However, the future of their trade agreement and subsequent cosmetics achievements is under question as the leading APAC players respond over contrasting political views.
Leading publications in both the East; Korea’s daily news beat Pulse and the West; US-based financial publication, Bloomberg report that as the political gap between the two APAC countries gets wider, the cosmetics industry may suffer.
In August last year, the Korean government revealed its plans to implement duty-free limits in a bid to prevent third-party sales of cosmetics in China.
Then in November 2016, we reported how South Korea’s intention to install a new anti-ballistic missile defence system, otherwise known as Terminal High Altitude Area Defence (THAAD) system, had led China to impose broadcasting restrictions of Korean personalities.
Numerous trade restrictions
Now it appears this political struggle is set to continue as the Chinese quarantine and inspection authority placed a ban in December on four air purifiers produced by LG Electronics and Shinil Industrial.
Following the country’s move to toughen the quality standard of air cleaners, it deemed the Korean products to fall short of its safety and performance criteria.
In a move that further suggests the tension between the two countries, China disqualified 47 products at the beginning of the year due to a failure to meet its labelling and safety requirements; 43 of which were Korean.
As the cosmetics industry focuses on strengthening the transparency of its claims on cosmetics labelling, this may also have an impact on specific requirements placed on beauty and personal care brands.

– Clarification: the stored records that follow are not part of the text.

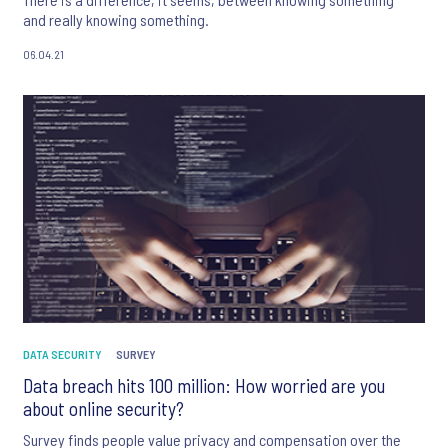
and really knowing something.
06.04.21
DATA SECURITY
SURVEY
Data breach hits 100 million: How worried are you
about online security?
Survey finds people value privacy and compensation over the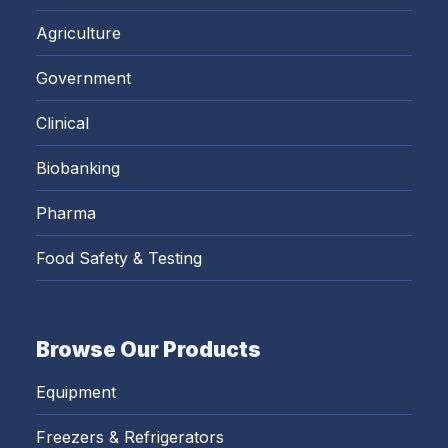
Agriculture
Government
Clinical
Biobanking
Pharma
Food Safety & Testing
Browse Our Products
Equipment
Freezers & Refrigerators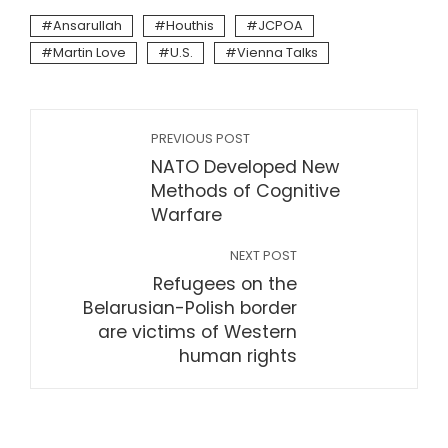
Ansarullah
Houthis
JCPOA
Martin Love
U.S.
Vienna Talks
PREVIOUS POST
NATO Developed New
Methods of Cognitive
Warfare
NEXT POST
Refugees on the
Belarusian-Polish border
are victims of Western
human rights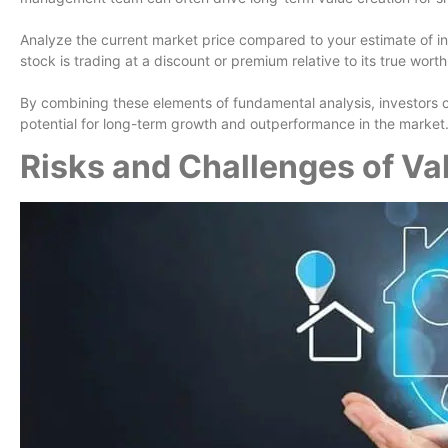
Analyze the current market price compared to your estimate of intr
stock is trading at a discount or premium relative to its true worth
By combining these elements of fundamental analysis, investors 
potential for long-term growth and outperformance in the market
Risks and Challenges of Va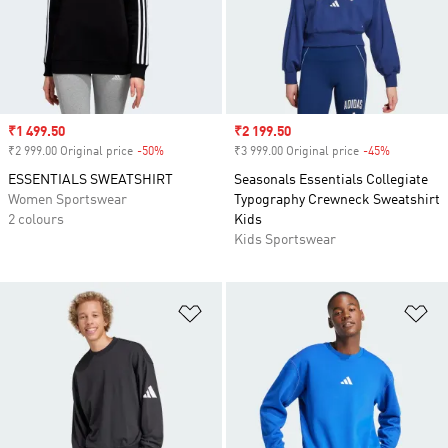
Sale price
₹1 499.50
Sale price
₹2 199.50
₹2 999.00 Original price
-50%
Discount
₹3 999.00 Original price
-45%
Discount
ESSENTIALS SWEATSHIRT
Seasonals Essentials Collegiate
Women Sportswear
Typography Crewneck Sweatshirt
2 colours
Kids
Kids Sportswear
Add to Wishlist
Ad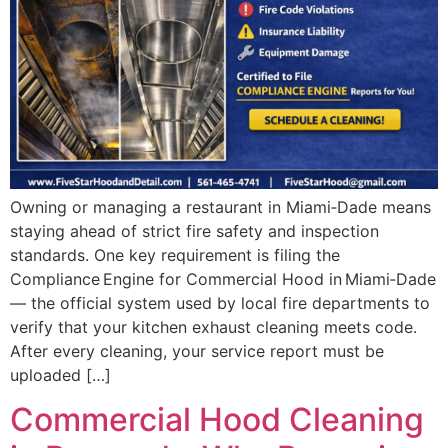
Owning or managing a restaurant in Miami‑Dade means
staying ahead of strict fire safety and inspection
standards. One key requirement is filing the
Compliance Engine for Commercial Hood in Miami‑Dade
— the official system used by local fire departments to
verify that your kitchen exhaust cleaning meets code.
After every cleaning, your service report must be
uploaded […]
Commercial Hood Cleaning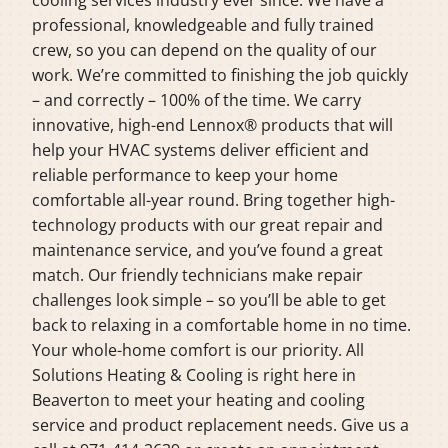
professional, knowledgeable and fully trained
crew, so you can depend on the quality of our
work. We’re committed to finishing the job quickly
– and correctly – 100% of the time. We carry
innovative, high-end Lennox® products that will
help your HVAC systems deliver efficient and
reliable performance to keep your home
comfortable all-year round. Bring together high-
technology products with our great repair and
maintenance service, and you’ve found a great
match. Our friendly technicians make repair
challenges look simple – so you’ll be able to get
back to relaxing in a comfortable home in no time.
Your whole-home comfort is our priority. All
Solutions Heating & Cooling is right here in
Beaverton to meet your heating and cooling
service and product replacement needs. Give us a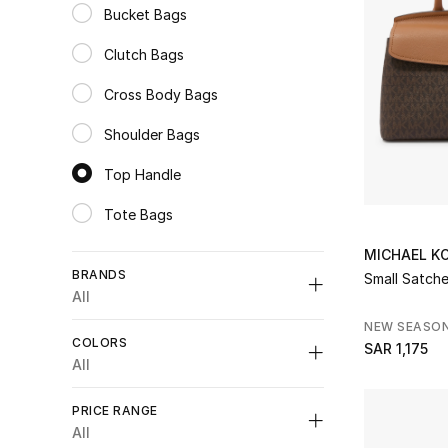
Bucket Bags
Refine by Category: Bucket Bags
Clutch Bags
Refine by Category: Clutch Bags
Cross Body Bags
Refine by Category: Cross Body Bags
Shoulder Bags
Refine by Category: Shoulder Bags
Top Handle
selected Category Selected
Tote Bags
Refine by Category: Tote Bags
MICHAEL K
BRANDS
Small Satche
All
NEW SEASO
COLORS
SAR 1,175
All
Unselect All
Unselect All
PRICE RANGE
Dolce & Gabbana
(2)
Black
(9)
All
Refine by Brands: Dolce & Gabbana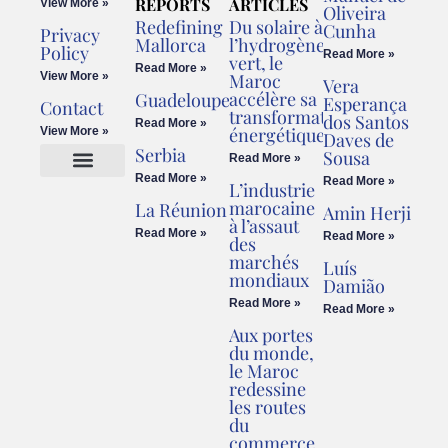
REPORTS
ARTICLES
View More »
Oliveira
Redefining
Du solaire à
Cunha
Privacy
Mallorca
l’hydrogène
Policy
Read More »
vert, le
Read More »
View More »
Maroc
Vera
accélère sa
Guadeloupe
Esperança
Contact
transformation
dos Santos
Read More »
énergétique
View More »
Daves de
Serbia
Sousa
Read More »
Read More »
Read More »
L’industrie
Cookies Policy
Legal Advice
marocaine
La Réunion
Amin Herji
à l’assaut
Read More »
Read More »
des
marchés
Luís
mondiaux
Damião
Read More »
Read More »
Aux portes
du monde,
le Maroc
redessine
les routes
du
commerce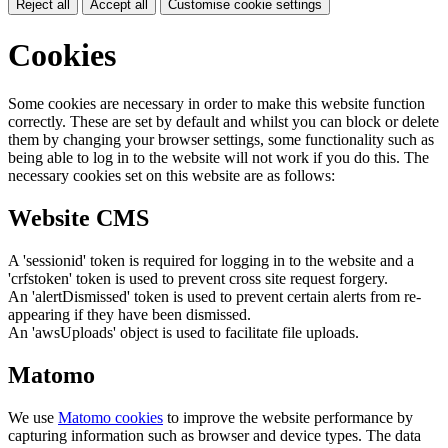
Reject all
Accept all
Customise cookie settings
Cookies
Some cookies are necessary in order to make this website function
correctly. These are set by default and whilst you can block or delete
them by changing your browser settings, some functionality such as
being able to log in to the website will not work if you do this. The
necessary cookies set on this website are as follows:
Website CMS
A 'sessionid' token is required for logging in to the website and a
'crfstoken' token is used to prevent cross site request forgery.
An 'alertDismissed' token is used to prevent certain alerts from re-
appearing if they have been dismissed.
An 'awsUploads' object is used to facilitate file uploads.
Matomo
We use
Matomo cookies
to improve the website performance by
capturing information such as browser and device types. The data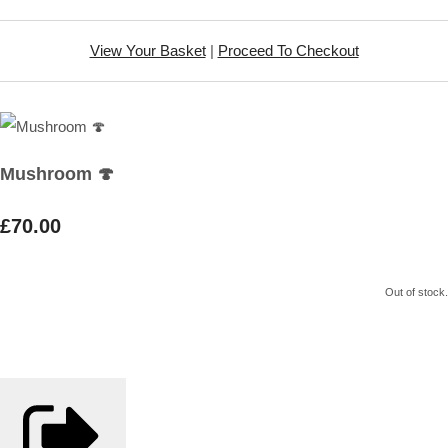
View Your Basket
|
Proceed To Checkout
Mushroom 🍄
£70.00
Out of stock.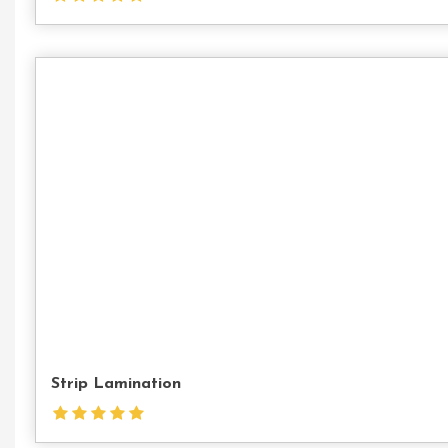
Strip Lamination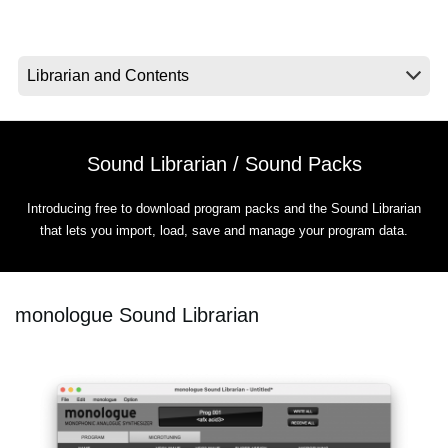
News
Location
Social Media
Sound Librarian / Sound Packs
About KORG
Introducing free to download program packs and the Sound Librarian
that lets you import, load, save and manage your program data.
monologue Sound Librarian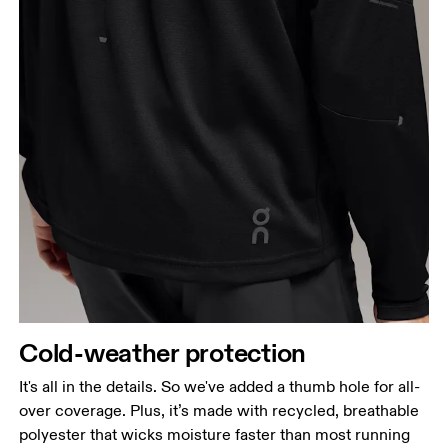
Cold-weather protection
It's all in the details. So we've added a thumb hole for all-
over coverage. Plus, it’s made with recycled, breathable
polyester that wicks moisture faster than most running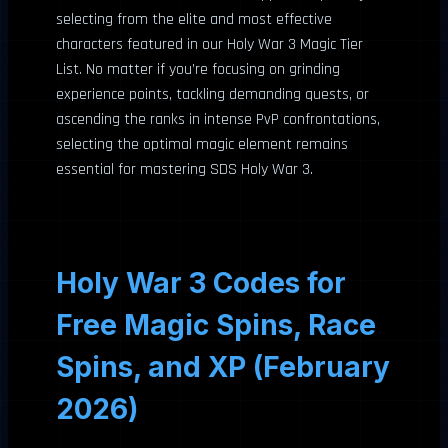
selecting from the elite and most effective
characters featured in our Holy War 3 Magic Tier
List. No matter if you’re focusing on grinding
experience points, tackling demanding quests, or
ascending the ranks in intense PvP confrontations,
selecting the optimal magic element remains
essential for mastering SDS Holy War 3.
Holy War 3 Codes for
Free Magic Spins, Race
Spins, and XP (February
2026)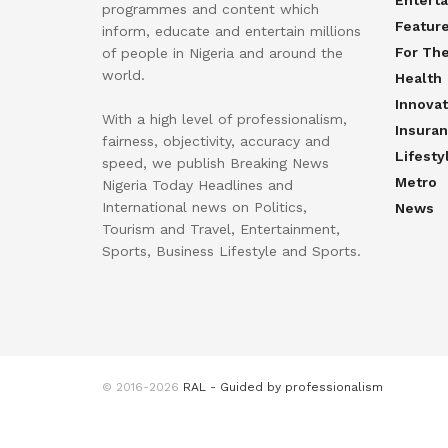
Entert
programmes and content which
Featur
inform, educate and entertain millions
For Th
of people in Nigeria and around the
world.
Health
Innovat
With a high level of professionalism,
Insura
fairness, objectivity, accuracy and
Lifesty
speed, we publish Breaking News
Metro
Nigeria Today Headlines and
International news on Politics,
News
Tourism and Travel, Entertainment,
Sports, Business Lifestyle and Sports.
© 2016-2026
RAL - Guided by professionalism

China, which is known for successfully timing the adoption of new trends such as launching multifunctional products and adopting online distribution channels are expected to grow at a healthy rate in the years ahead, despite economic problems and uncertainty, Euromonitor International revealed.
Korea, on the other hand — famed for its leading K-beauty and K-Pop trends and is home to huge beauty names including Amorepacifiic and LG H&H — is expected to slow down as many of its brands are anticipated to reach maturity and will, therefore, need innovation to spur new interest.